The difference between the two functions to be used only affects scalability and maybe performance.

I don't have a clear picture of how our hypothetical custom loader would look like, so I don't really know how coroutines would help with scalability, for now I'll just hold on to the idea

horriblename avatar Mar 26 '25 10:03 horriblename

I'll write a more detailed response later. Two things for now:

  1. We can fork lz.n, nixcats does it (?) and it can't be too hard. It would akso be nice to have our own loader implementation for the futute.

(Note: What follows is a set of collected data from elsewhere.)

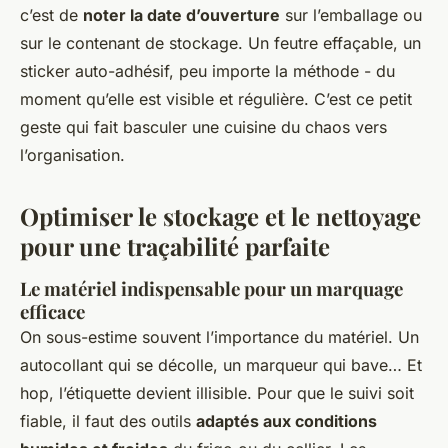
c’est de
noter la date d’ouverture
sur l’emballage ou
sur le contenant de stockage. Un feutre effaçable, un
sticker auto-adhésif, peu importe la méthode - du
moment qu’elle est visible et régulière. C’est ce petit
geste qui fait basculer une cuisine du chaos vers
l’organisation.
Optimiser le stockage et le nettoyage
pour une traçabilité parfaite
Le matériel indispensable pour un marquage
efficace
On sous-estime souvent l’importance du matériel. Un
autocollant qui se décolle, un marqueur qui bave… Et
hop, l’étiquette devient illisible. Pour que le suivi soit
fiable, il faut des outils
adaptés aux conditions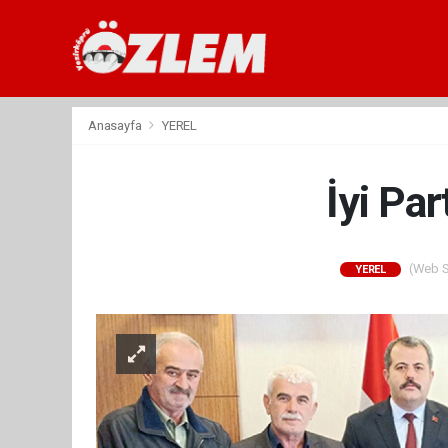
Anasayfa
YEREL
İyi Pa
(Web Si
YEREL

It is not very large, surely it wouldn't be difficult to maintain

  2. The DAG results are sorted through Nix; if we want to resolve them with Lua then the resolution order should be

Raw DAGs -> some lua evaluator -> Nix to sort the DAGs and finalize init.lua that will he passed to mnw.

NotAShelf avatar Mar 26 '25 10:03 NotAShelf

ok, so implementation aside, what you want is a system that

  • runs plugin setup code (DAG sections) in the order given by the DAG we have in nix
  • when a a DAG section errors out, all sections depending on that one are skipped
  • DAG sections that don't depend on the failed section run as usual

is that all?

Yep yep, that's all of it. It wouldn't be counter-intuitive to allow this for manual config entries as well, yes? The descriptions make the option seem as if it's meant to be self-contained which (ideally) means less problems if this were to be implemented for the options as well.

Nowaaru avatar Mar 29 '25 16:03 Nowaaru

I'm revisiting this to make sure we don't let it die. There is value in a home-made plugin-manager (or a fork, even) so that we can, e.g., add custom events like VeryLazy directly in the plugin manager. Though I do not have a good idea yet on how to approach.

Problem would be having a Lua evaluator resolving DAGs instead of Nix, which I'd argue is more qualified for doing so. Unfortunately I lack the time to mess with this with my nvf backlog, and I'm going to revisit this at a later date if I want to make progress. Please remind me if I do end up forgetting.